Les faits remontent à 2010 mais, de mémoire de supporter du rugby français, ça semble faire bien plus longtemps. Avec les récents déboires du rugby français, le Grand Chelem validé le samedi 20 mars de cette année-là, face aux ennemis jurés flanqués de la Rose, a des allures d’antiquité. Toujours présents chez les Bleus, les demis de l’époque Morgan Parra et François Trinh-Duc sont pourtant là pour nous rappeler que ce genre d’exploit, réalisé neuf fois par les Bleus dans l’histoire du Tournoi des Six Nations, n’est pas impossible.

A l’heure où l’actuel XV de France s’apprête à défier les Gallois chez eux, ce vendredi soir, se remémorer les souvenirs du dernier trophée glané ne peut pas faire de mal.
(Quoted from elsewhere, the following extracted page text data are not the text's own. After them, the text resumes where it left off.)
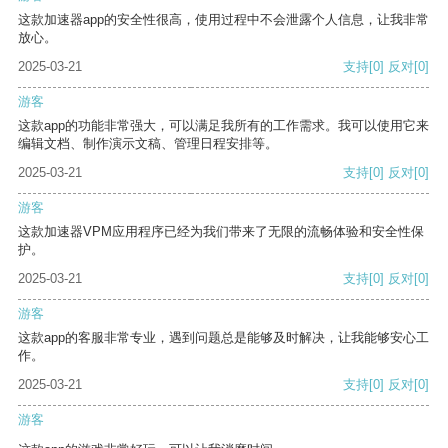
这款加速器app的安全性很高，使用过程中不会泄露个人信息，让我非常
放心。
2025-03-21
支持
[0]
反对
[0]
游客
这款app的功能非常强大，可以满足我所有的工作需求。我可以使用它来
编辑文档、制作演示文稿、管理日程安排等。
2025-03-21
支持
[0]
反对
[0]
游客
这款加速器VPM应用程序已经为我们带来了无限的流畅体验和安全性保
护。
2025-03-21
支持
[0]
反对
[0]
游客
这款app的客服非常专业，遇到问题总是能够及时解决，让我能够安心工
作。
2025-03-21
支持
[0]
反对
[0]
游客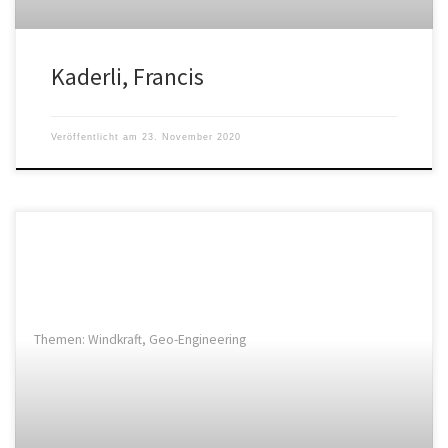
Kaderli, Francis
Veröffentlicht am
23. November 2020
Themen: Windkraft, Geo-Engineering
D’autant que le calendrier de 2016 a des allures similaires. « Si jamais ils gagnent à Cardiff, je m’étais fait la réflexion que ce pourrait être le prochain Grand Chelem », reconnaît Didier Retière. L’entraîneur des avants de l’époque n’a rien oublié de ce Six Nations version 2010. Ni les instants horriblement tendus de cette victoire contre les fameux rosbifs (12-10), ni la bringue qui a suivi.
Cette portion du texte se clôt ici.